**Try it**
A faithful copy of the data is the goal; set it down exactly, without the images.

(Record set Opens)

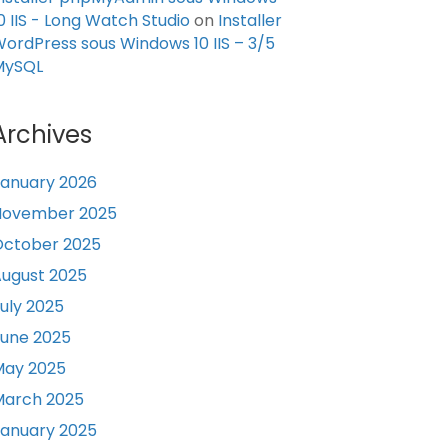
0 IIS - Long Watch Studio
on
Installer
ordPress sous Windows 10 IIS – 3/5
MySQL
Archives
anuary 2026
November 2025
October 2025
ugust 2025
uly 2025
une 2025
May 2025
March 2025
anuary 2025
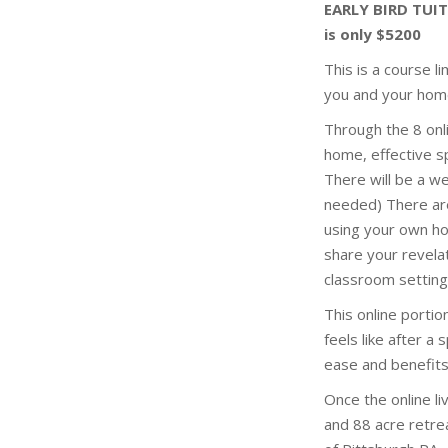
EARLY BIRD TUIT
is only $5200
This is a course l
you and your hom
Through the 8 onl
home, effective sp
There will be a w
needed) There ar
using your own hom
share your revela
classroom setting
This online porti
feels like after a
ease and benefits
Once the online l
and 88 acre retre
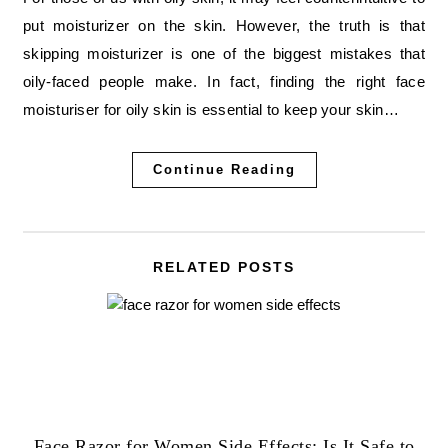
put moisturizer on the skin. However, the truth is that
skipping moisturizer is one of the biggest mistakes that
oily-faced people make. In fact, finding the right face
moisturiser for oily skin is essential to keep your skin…
Continue Reading
RELATED POSTS
Face Razor for Women Side Effects: Is It Safe to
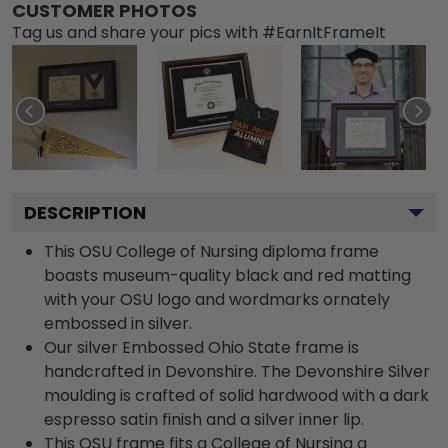
CUSTOMER PHOTOS
Tag us and share your pics with #EarnItFrameIt
DESCRIPTION
This OSU College of Nursing diploma frame
boasts museum-quality black and red matting
with your OSU logo and wordmarks ornately
embossed in silver.
Our silver Embossed Ohio State frame is
handcrafted in Devonshire. The Devonshire Silver
moulding is crafted of solid hardwood with a dark
espresso satin finish and a silver inner lip.
This OSU frame fits a College of Nursing a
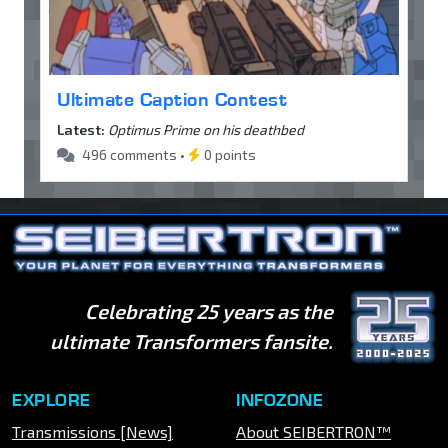
Ultimate Caption Contest
Latest:
Optimus Prime on his deathbed
496 comments •
0 points
Celebrating 25 years as the
ultimate Transformers fansite.
EXPLORE
INFOZONE
Transmissions [News]
About SEIBERTRON™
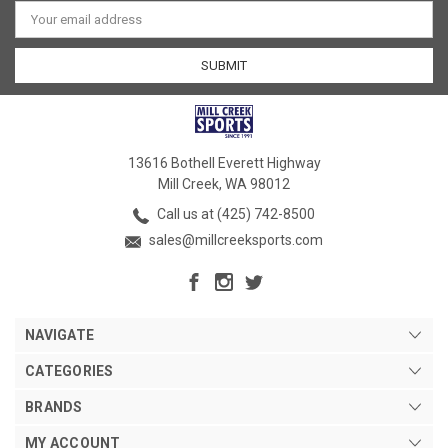
Email
Address
13616 Bothell Everett Highway
Mill Creek, WA 98012
Call us at (425) 742-8500
sales@millcreeksports.com
NAVIGATE
CATEGORIES
BRANDS
MY ACCOUNT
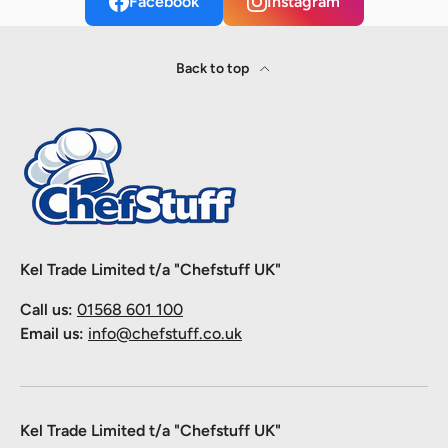
Facebook
Instagram
Back to top
Kel Trade Limited t/a "Chefstuff UK"
Call us:
01568 601 100
Email us:
info@chefstuff.co.uk
Kel Trade Limited t/a "Chefstuff UK"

(Record set Closes)

**Task answer**
0 IIS - Long Watch Studio
on
Installer
ordPress sous Windows 10 IIS – 3/5
MySQL
Archives
anuary 2026
November 2025
October 2025
ugust 2025
uly 2025
une 2025
May 2025
March 2025
anuary 2025
EARLY BIRD TUIT
is only $5200
This is a course l
you and your hom
Through the 8 onl
home, effective sp
There will be a w
needed) There ar
using your own hom
share your revela
classroom setting
This online porti
feels like after a
ease and benefits
Once the online l
and 88 acre retre
put moisturizer on the skin. However, the truth is that
skipping moisturizer is one of the biggest mistakes that
oily-faced people make. In fact, finding the right face
moisturiser for oily skin is essential to keep your skin…
Continue Reading
RELATED POSTS
Face Razor for Women Side Effects: Is It Safe to
CUSTOMER PHOTOS
Tag us and share your pics with #EarnItFrameIt
DESCRIPTION
This OSU College of Nursing diploma frame
boasts museum-quality black and red matting
with your OSU logo and wordmarks ornately
embossed in silver.
Our silver Embossed Ohio State frame is
handcrafted in Devonshire. The Devonshire Silver
moulding is crafted of solid hardwood with a dark
espresso satin finish and a silver inner lip.
This OSU frame fits a College of Nursing a
Ultimate Caption Contest
Latest:
Optimus Prime on his deathbed
496 comments •
0 points
Celebrating 25 years as the
ultimate Transformers fansite.
EXPLORE
INFOZONE
Transmissions [News]
About SEIBERTRON™
Email
Address
13616 Bothell Everett Highway
Mill Creek, WA 98012
Call us at (425) 742-8500
sales@millcreeksports.com
NAVIGATE
CATEGORIES
BRANDS
MY ACCOUNT
Facebook
Instagram
Back to top
Kel Trade Limited t/a "Chefstuff UK"
Call us:
01568 601 100
Email us:
info@chefstuff.co.uk
Kel Trade Limited t/a "Chefstuff UK"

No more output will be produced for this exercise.